On Tuesday, the government finally announced that five councils would get a share of their $1 billion Housing Infrastructure Fund (HIF). This is the fund they announced a year ago, open to a handful of high-growth councils, to enable the building of some of the bulk infrastructure needed for new greenfield growth. While I appreciate it means that it frees up councils to fund infrastructure in brownfields areas, I can’t help but feel the government are only trying tilt the field against the councils (especially Auckland) to only encourage certain types of development.
The government talk about how this will see up to 60,000 houses built but of course, like initiatives like the Special Housing Areas, of which many have resulted in no houses, it is no guarantee that any houses will actually be built.
The successful proposals are in critical high growth areas including:
- Auckland Council – $300 million – 10,500 housesGreenfield development (North-west) at Whenuapai and Redhills.
- Hamilton City Council – $272 million – 8,100 housesGreenfield development (Peacockes) on southern edge of Hamilton.
- Waikato District Council – $37 million – 2,600 housesTe Kauwhata (new development on the shore of Lake Waikare).
- Tauranga City Council – $230 million – 35,000 housesGreenfield development at Te Tumu (eastern end of Papamoa) as well as a capacity upgrade to the Te Maunga Wastewater Treatment Plant and a new (Waiari) water treatment plant (at Te Puke).
- Queenstown Lakes District Council – $50 million – 3,200 housesTwo new greenfield sites (Quail Rise South and Ladies Mile) on the Frankton Flats and an extension of the Kingston township.
Some rough maps of the areas affected is here.
To me one of the more interesting ones is the Te Kauwhata development. The town only has around 600 houses right now so this is a massive increase. It will also result in another pearl on the string of 5-10k people towns right along the rail line between Auckland and Hamilton, further increasing the need for an intercity rail service.
Of course our main focus is on Auckland. Here’s what the government say about how it’s being used.
“The infrastructure funding will pay for five roading projects including a new bridge crossing to the West Harbour ferry terminal, three waste water projects and two stormwater projects.”
And here’s a map of what is being funded in Auckland. There’s certainly an element of PT wash going on by suggesting one of the roads is about connecting the road to the ferry terminal – something the council claim in their press release too. I’m also concerned there is as yet, no mention of the NW Busway. Getting that in, and extended past Westgate is going to be critical if people are going to have any hope of travelling anywhere in a reasonable time given how busy SH16 already is.
As for what it will deliver, the claim is that it will deliver 10,500 houses but it turns out most of that will still be 5-10 years away at best.
“More than 2,000 houses will be delivered in the first five years, with another 8,500 to be delivered in the following five years,” Dr Smith says.
What’s more is I don’t think this is the first time these houses have been announced by the government or council. Back when the government and council were dishing out Special Housing Areas, Redhills was one of the areas approved. It appears, on the surface at least, that the developer promised to build a lot of houses and now can only do so with a big chunk of government and council investment.

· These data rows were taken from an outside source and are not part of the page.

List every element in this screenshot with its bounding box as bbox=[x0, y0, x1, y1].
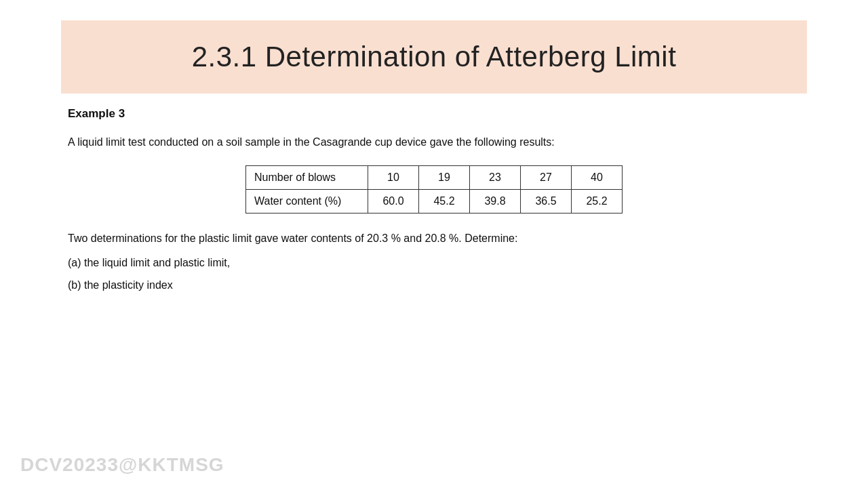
question-item: (b) the plasticity index bbox=[68, 277, 800, 294]
table-cell: 45.2 bbox=[419, 190, 470, 214]
table-cell: 27 bbox=[521, 166, 572, 190]
header-banner: 2.3.1 Determination of Atterberg Limit bbox=[61, 20, 807, 94]
table-cell: 25.2 bbox=[572, 190, 623, 214]
watermark: DCV20233@KKTMSG bbox=[20, 454, 224, 476]
table-cell: 36.5 bbox=[521, 190, 572, 214]
description-text: A liquid limit test conducted on a soil … bbox=[68, 134, 800, 150]
table-cell: 19 bbox=[419, 166, 470, 190]
content-area: Example 3 A liquid limit test conducted … bbox=[61, 94, 807, 294]
example-label: Example 3 bbox=[68, 107, 800, 121]
plastic-limit-text: Two determinations for the plastic limit… bbox=[68, 230, 800, 247]
table-cell: 10 bbox=[368, 166, 419, 190]
table-cell: 39.8 bbox=[470, 190, 521, 214]
data-table: Number of blows1019232740Water content (… bbox=[245, 165, 623, 214]
table-cell: 23 bbox=[470, 166, 521, 190]
table-row-label: Water content (%) bbox=[246, 190, 368, 214]
table-row: Number of blows1019232740 bbox=[246, 166, 623, 190]
table-row: Water content (%)60.045.239.836.525.2 bbox=[246, 190, 623, 214]
table-cell: 60.0 bbox=[368, 190, 419, 214]
table-cell: 40 bbox=[572, 166, 623, 190]
table-container: Number of blows1019232740Water content (… bbox=[68, 165, 800, 214]
page-title: 2.3.1 Determination of Atterberg Limit bbox=[75, 41, 793, 73]
question-item: (a) the liquid limit and plastic limit, bbox=[68, 254, 800, 272]
table-row-label: Number of blows bbox=[246, 166, 368, 190]
questions-container: (a) the liquid limit and plastic limit,(… bbox=[68, 254, 800, 294]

Hugh Green Ltd, the Westgate Joint Venture and Nuich Trust plan to develop a site at Redhills/Westgate (opposite the proposed Massey North Metropolitan Centre) into approximately 3,500 new sites and dwellings over 10 years.
Development of the 200ha area will commence from January 2017. The finished development will provide a mix of site sizes and housing types, matched to current shortages.
Set within a 600ha catchment area, the staged development over 25-30 years includes significant reserves and riparian areas, a projected new school and local centre.
The land is currently a combination of farmland, lifestyle properties and small business operators. It is zoned Future Urban under the Proposed Auckland Unitary Plan.
What is also noticeable about the announcement is that Auckland, which is expected to get around 50% of the country’s growth over the coming decades, is getting less than a third of investment. We also know that the city needs billions of investment in infrastructure, so the $300 million here is just a drop in the bucket. It appears that because the HIF is a loan and therefore is debt the council is incurring, if Auckland was to get more it would affect the council’s credit rating (along with the rating of all other councils). As such the government are now hinting at a separate package for Auckland which they’ll announced in coming weeks.
“Auckland has additional housing infrastructure projects it is seeking help with outside of the Housing Infrastructure Fund as it doesn’t have further debt capacity on its balance sheet,” Mr Joyce says. “Discussion on those options are continuing and the Government will have further to say on those matters in the weeks ahead.”
We’ll certainly look forward to seeing what the government announce.